*Records excerpted from a collection*.
Content starts
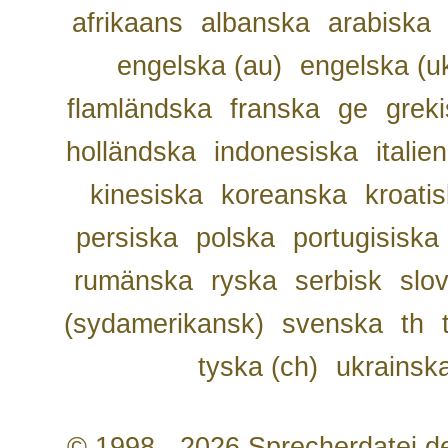
afrikaans
albanska
arabiska
engelska (au)
engelska (u
flamländska
franska
ge
grek
holländska
indonesiska
italie
kinesiska
koreanska
kroati
persiska
polska
portugisiska
rumänska
ryska
serbisk
slo
(sydamerikansk)
svenska
th
tyska (ch)
ukrainsk
© 1998 - 2026 Sprecherdatei.d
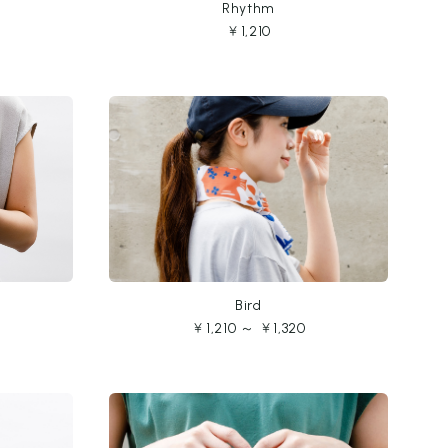
Rhythm
￥1,210
Bird
￥1,210 ～ ￥1,320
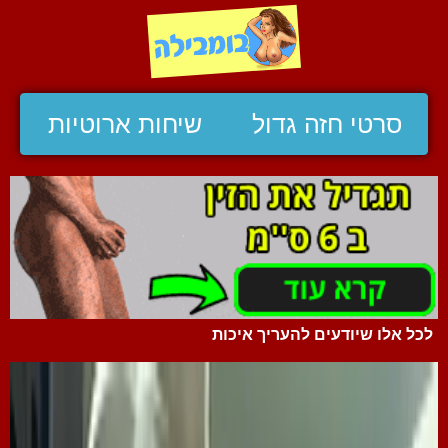
סרטי חזה גדול
שיחות ארוטיות
לכל אלו שיודעים להעריך איכות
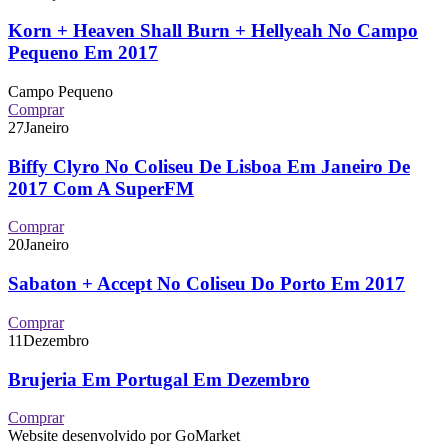
Korn + Heaven Shall Burn + Hellyeah No Campo
Pequeno Em 2017
Campo Pequeno
Comprar
27
Janeiro
Biffy Clyro No Coliseu De Lisboa Em Janeiro De
2017 Com A SuperFM
Comprar
20
Janeiro
Sabaton + Accept No Coliseu Do Porto Em 2017
Comprar
11
Dezembro
Brujeria Em Portugal Em Dezembro
Comprar
Website desenvolvido por GoMarket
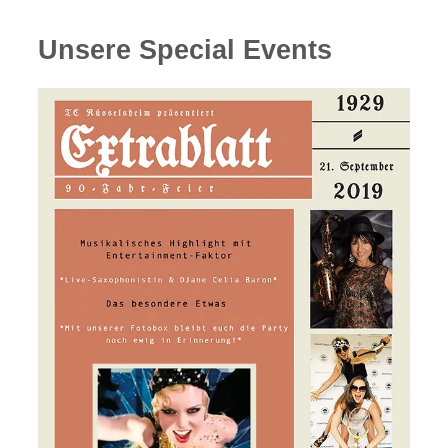
Unsere Special Events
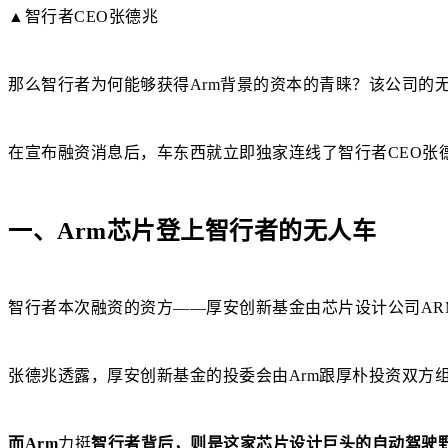
▲智行者CEO张德兆
那么智行者为何能够获得Arm背景的资本的青睐？该公司的
在宣布融资消息后，车东西就立即独家连线了智行者CEO张
一、Arm芯片登上智行者的无人车
智行者本次融资的资方——厚安创新基金由芯片设计公司AR
张德兆透露，厚安创新基金的投委会由Arm跟厚朴投资双方组
而Arm
力挺
智行者背后，则是这家芯片设计巨头的自动驾驶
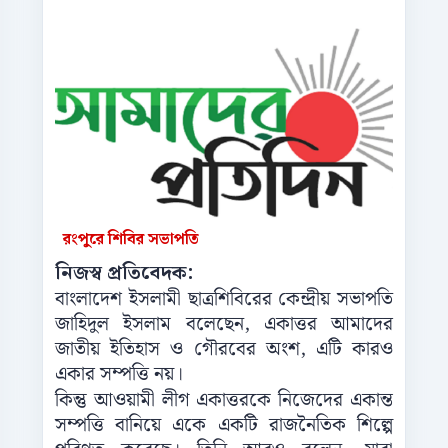
রংপুরে শিবির সভাপতি
নিজস্ব প্রতিবেদক:
বাংলাদেশ ইসলামী ছাত্রশিবিরের কেন্দ্রীয় সভাপতি
জাহিদুল ইসলাম বলেছেন, একাত্তর আমাদের
জাতীয় ইতিহাস ও গৌরবের অংশ, এটি কারও
একার সম্পত্তি নয়।
কিন্তু আওয়ামী লীগ একাত্তরকে নিজেদের একান্ত
সম্পত্তি বানিয়ে একে একটি রাজনৈতিক শিল্পে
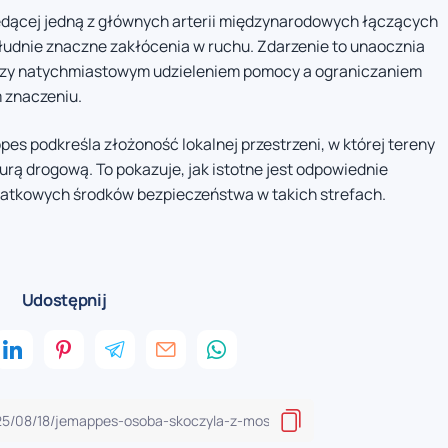
ędącej jedną z głównych arterii międzynarodowych łączących
ołudnie znaczne zakłócenia w ruchu. Zdarzenie to unaocznia
zy natychmiastowym udzieleniem pomocy a ograniczaniem
m znaczeniu.
es podkreśla złożoność lokalnej przestrzeni, w której tereny
urą drogową. To pokazuje, jak istotne jest odpowiednie
datkowych środków bezpieczeństwa w takich strefach.
Udostępnij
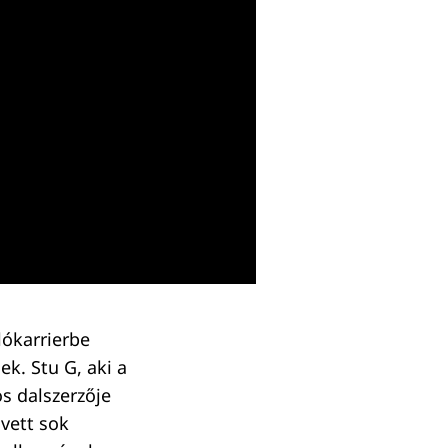
lókarrierbe
ek. Stu G, aki a
s dalszerzője
 vett sok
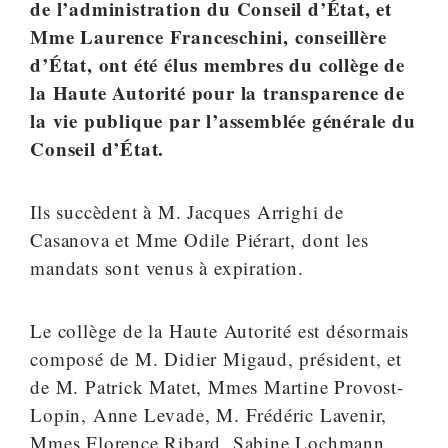
de l’administration du Conseil d’État, et
Mme Laurence Franceschini, conseillère
d’État, ont été élus membres du collège de
la Haute Autorité pour la transparence de
la vie publique par l’assemblée générale du
Conseil d’État.
Ils succèdent à M. Jacques Arrighi de
Casanova et Mme Odile Piérart, dont les
mandats sont venus à expiration.
Le collège de la Haute Autorité est désormais
composé de M. Didier Migaud, président, et
de M. Patrick Matet, Mmes Martine Provost-
Lopin, Anne Levade, M. Frédéric Lavenir,
Mmes Florence Ribard, Sabine Lochmann,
Content ends
Please restate each entry exactly, but drop any picture it holds.

*Reply*.
afrikaans
albanska
arabiska
engelska (au)
engelska (u
flamländska
franska
ge
grek
holländska
indonesiska
italie
kinesiska
koreanska
kroati
persiska
polska
portugisiska
rumänska
ryska
serbisk
slo
(sydamerikansk)
svenska
th
tyska (ch)
ukrainsk
© 1998 - 2026 Sprecherdatei.d
Rhythm
￥1,210
Bird
￥1,210 ～ ￥1,320
סרטי חזה גדול
שיחות ארוטיות
לכל אלו שיודעים להעריך איכות
Korn + Heaven Shall Burn + Hellyeah No Campo
Pequeno Em 2017
Campo Pequeno
Comprar
27
Janeiro
Biffy Clyro No Coliseu De Lisboa Em Janeiro De
2017 Com A SuperFM
Comprar
20
Janeiro
Sabaton + Accept No Coliseu Do Porto Em 2017
Comprar
11
Dezembro
Brujeria Em Portugal Em Dezembro
Comprar
Website desenvolvido por GoMarket
Unsere Special Events
▲智行者CEO张德兆
那么智行者为何能够获得Arm背景的资本的青睐？该公司的
在宣布融资消息后，车东西就立即独家连线了智行者CEO张
一、Arm芯片登上智行者的无人车
智行者本次融资的资方——厚安创新基金由芯片设计公司AR
张德兆透露，厚安创新基金的投委会由Arm跟厚朴投资双方组
而Arm
力挺
智行者背后，则是这家芯片设计巨头的自动驾驶
রংপুরে শিবির সভাপতি
নিজস্ব প্রতিবেদক:
বাংলাদেশ ইসলামী ছাত্রশিবিরের কেন্দ্রীয় সভাপতি
জাহিদুল ইসলাম বলেছেন, একাত্তর আমাদের
জাতীয় ইতিহাস ও গৌরবের অংশ, এটি কারও
একার সম্পত্তি নয়।
কিন্তু আওয়ামী লীগ একাত্তরকে নিজেদের একান্ত
সম্পত্তি বানিয়ে একে একটি রাজনৈতিক শিল্পে
ędącej jedną z głównych arterii międzynarodowych łączących
ołudnie znaczne zakłócenia w ruchu. Zdarzenie to unaocznia
zy natychmiastowym udzieleniem pomocy a ograniczaniem
m znaczeniu.
es podkreśla złożoność lokalnej przestrzeni, w której tereny
urą drogową. To pokazuje, jak istotne jest odpowiednie
datkowych środków bezpieczeństwa w takich strefach.
Udostępnij
lókarrierbe
ek. Stu G, aki a
s dalszerzője
 vett sok
de l’administration du Conseil d’État, et
Mme Laurence Franceschini, conseillère
d’État, ont été élus membres du collège de
la Haute Autorité pour la transparence de
la vie publique par l’assemblée générale du
Conseil d’État.
Ils succèdent à M. Jacques Arrighi de
Casanova et Mme Odile Piérart, dont les
mandats sont venus à expiration.
Le collège de la Haute Autorité est désormais
composé de M. Didier Migaud, président, et
de M. Patrick Matet, Mmes Martine Provost-
Lopin, Anne Levade, M. Frédéric Lavenir,
Mmes Florence Ribard, Sabine Lochmann,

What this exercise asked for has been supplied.